Just set the reminder....


----------



## Rick89 (Feb 27, 2009)

ewen said:


> haha surely you have buttons on the box ?


with my freeview box for some reason got to have remote to get to the channel

I knew I should of payed my sky bill instead of buying test..lol haha


----------



## MRSTRONG (Apr 18, 2009)

1:57 ...... :lol:


----------



## MRSTRONG (Apr 18, 2009)

Rick89 said:


> with my freeview box for some reason got to have remote to get to the channel
> 
> I knew I should of payed my shy bill instead of buying test..lol haha


lol


----------



## MRSTRONG (Apr 18, 2009)




----------



## MRSTRONG (Apr 18, 2009)

bumpage nearly time folks nearly time ...

rick you found your remote ?


----------



## MRSTRONG (Apr 18, 2009)

bet it was great fun .


----------



## Rick89 (Feb 27, 2009)

ewen said:


> bumpage nearly time folks nearly time ...
> 
> rick you found your remote ?


nope mate fckin gutted my mum is recording it for me bless lol


----------



## Tassotti (Feb 27, 2011)

On now !!!!!!!!!!!!!!!


----------



## monkeybiker (Jul 21, 2010)

I see Zangief's competing this year


----------



## siovrhyl (Sep 14, 2008)

Who?????


----------



## retro-mental (Dec 2, 2010)

Stubbled across this last night in bed, last few mins but that god for +1 channels !!!! ran downstairs, set it up to record the series !!!!
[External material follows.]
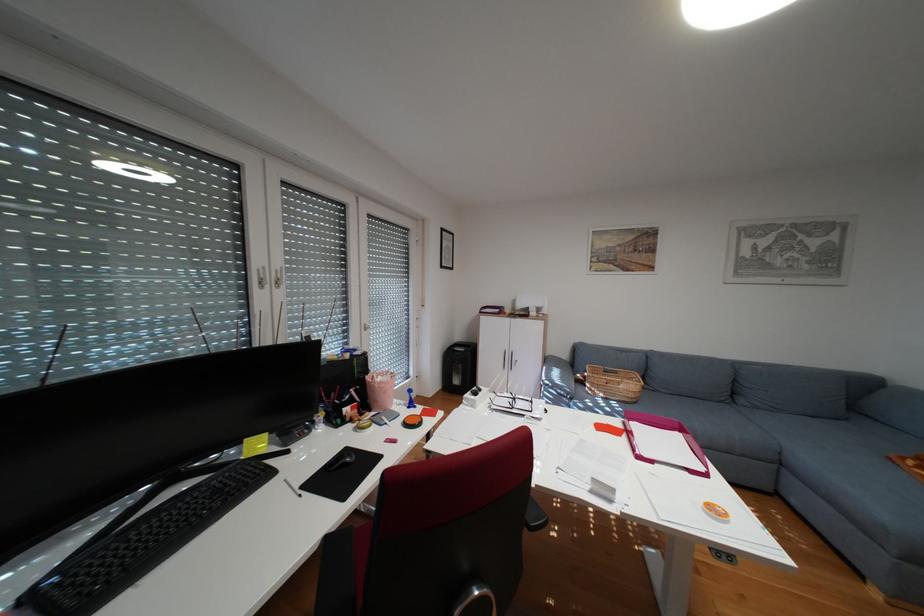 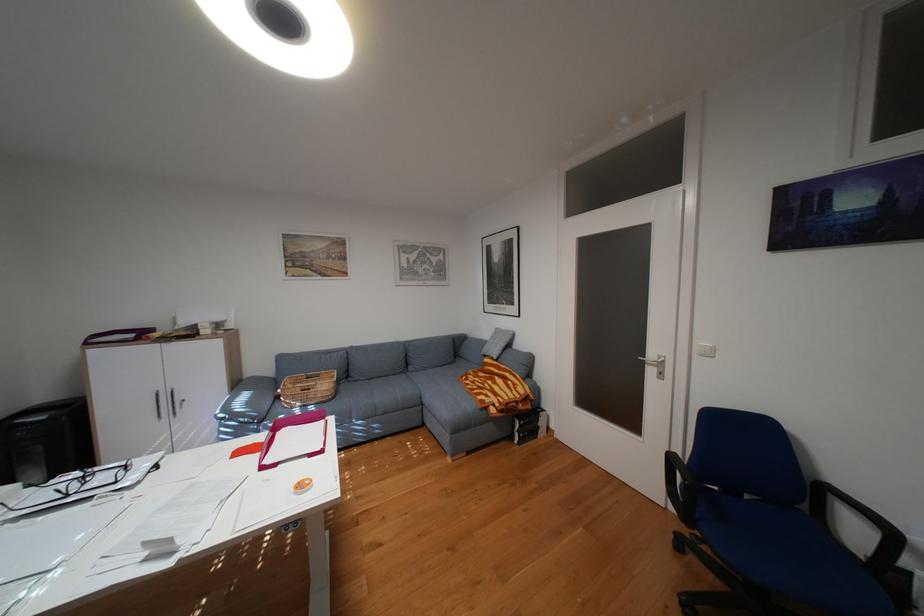 Where in the second image is the point corresponding to (521,360) from the first image?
Not reading the thread cause i dont want anything given away. On a side note did anyone see the hendo shogun fight !!!!!!


----------



## monkeybiker (Jul 21, 2010)

siovrhyl said:


> Who?????


Ed Hall, he looks like the Russian guy in the old street fighter games.


----------



## switch (Jan 5, 2011)

monkeybiker said:


> Ed Hall, he looks like the Russian guy in the old street fighter games.


I thought he was the White BA Baraccus, just needed a big fat gold chain.


----------



## MWVEC (Feb 5, 2011)

Was down watching the whole thing my favourite was the squatting, nobody could lift it, think it was a bad set up tbh if you were tall you were screwd!
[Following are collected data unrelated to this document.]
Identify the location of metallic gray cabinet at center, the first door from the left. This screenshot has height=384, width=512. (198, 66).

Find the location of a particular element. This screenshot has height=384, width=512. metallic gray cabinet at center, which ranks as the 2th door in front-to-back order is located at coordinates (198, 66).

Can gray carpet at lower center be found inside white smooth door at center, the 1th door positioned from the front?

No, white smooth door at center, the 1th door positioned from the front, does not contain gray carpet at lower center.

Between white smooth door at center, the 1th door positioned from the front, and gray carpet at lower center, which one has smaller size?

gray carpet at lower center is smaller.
Love strongman! Also caught a glimpse of glen rosses lunch, it was like my days intake lol


----------



## siovrhyl (Sep 14, 2008)

the squat wasn't a bad set up it was just fookin heavy lol and 3 people lifted it ed hall got 4 reps, paul 'man bear' carter got 8 reps and ken nowicki got 1 everyone else got crushed by it.


----------



## nelly1972 (Jun 15, 2010)

MWVEC said:


> Was down watching the whole thing my favourite was the squatting, nobody could lift it, think it was a bad set up tbh if you were tall you were screwd!
> 
> Love strongman! Also caught a glimpse of glen rosses lunch, it was like my days intake lol


Stuart murray got 6 easy reps in the masters comp....


----------



## BlitzAcez (Mar 6, 2008)

any links to download these from start to finish?


----------



## Strangeway (Dec 5, 2011)

BlitzAcez said:


> any links to download these from start to finish?


I 2nd this!!!


----------



## Tassotti (Feb 27, 2011)

BlitzAcez said:


> any links to download these from start to finish?


Hasn't finished yet mate

Tomorrow night (Monday) 10pm challenge sky125


----------



## Inapsine (Dec 17, 2011)

Tomorrow Night channel 5 at 7.00pm, worlds strongest man


----------



## Wardy211436114751 (Jan 24, 2011)

wow Ed Hall what an animal! And who says strongman doesnt build good physiques hes 140kgs of muscle and power :lol:

You reckon he will do any good in worlds strongest man? iS IT FIRST TIME HES WON ukS?


----------



## MRSTRONG (Apr 18, 2009)

Big Z set new world appollon axle clean and press 215kg .


----------



## Tassotti (Feb 27, 2011)

ewen said:


> Big Z set new world appollon axle clean and press 215kg .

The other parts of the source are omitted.